The Ford Panther platform is one of Ford Motor Company's full-size, rear-wheel drive sedan automobile platforms; the other is the Australian Ford Falcon.

As of the 2008 model year, it is the oldest vehicle platform in current use in North America. It uses the body-on-frame construction with live rear axle suspension common when it was introduced, but now almost exclusively found in heavy SUVs and trucks. It was introduced in 1978 for the 1979 model year as the response to downsizing of full-size cars from AMC, Chrysler, and GM. As downsizing continued in the 1980s, Pontiac, Oldsmobile, and Buick, as well as AMC and Chrysler dropped out of the traditional full-size segment entirely.
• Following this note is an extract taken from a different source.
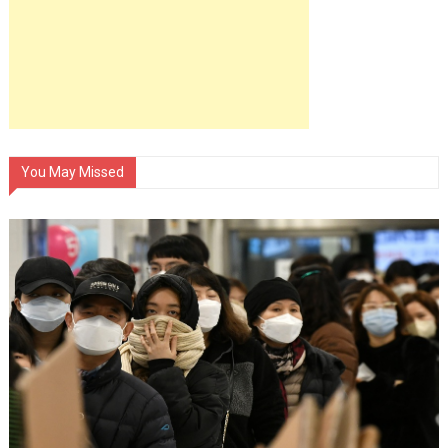
You May Missed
During trying periods for Ford it was scheduled for cancellation on several occasions, as early as 1985. It has outlasted its GM counterpart, the B-platform which was used for the Chevrolet Caprice and Buick Roadmaster, along with its extended-wheelbase version the D-platform used for Cadillac Fleetwood, until their cancellation in 1996. The durability resulting from the body on frame construction (which allows easier repair after minor collisions), the cars' low price, and their relatively simple design make the Panther cars appealing as fleet vehicles, including police interceptors and taxicabs. The Lincoln Town Car appeals largely to older clients and is the most commonly used limousine in the United States and Canada, due to it's ability to be easily "stretched" by lengthening the frame, without compromising chassis strength. The Panther platform is still in production as of 2008 and is currently committed to production until at least 2011. [1]

The first Panthers were the Ford LTD and Mercury Marquis. Both were available in coupe, wagon, and sedan bodies. In 1980, the Lincoln Continental and the Continental Town Car were introduced on the Panther platform. The following year the Town Car became a model line of its own as the Continental name was applied to the Mark VI for 1981. While Lincoln coupes based on the Panther platform were discontinued in 1983, Ford and Mercury coupes lasted until 1987, and wagons were manufactured until 1991. After that, and an extensive redesign of the Ford and Mercury bodies, only full-size four-door sedans were produced. The Town Car's body was extensively reworked for 1990 and again for 1998.

The Panther platform is currently produced only at Ford's St. Thomas Assembly plant in Canada. Prior to its closure on 31 May 2007, the Wixom Assembly Plant was also a Panther assembly site (Lincoln Town Car). Assembly of the Town Car resumed at the St. Thomas plant in January 2008 following paint shop and other upgrades. Ford says they will continue the platform until at least 2011.

Vehicles that have used the Panther platform

2012 and beyond

Ford had considered a new global rear wheel drive platform, which could replace both Panther and Australia's Falcon and Territory. However in January 2009 Ford announced such efforts have been canceled,[1] leaving Panther without a direct replacement. In recent years, Ford has introduced new full-sized sedans based on the Ford D3 platform.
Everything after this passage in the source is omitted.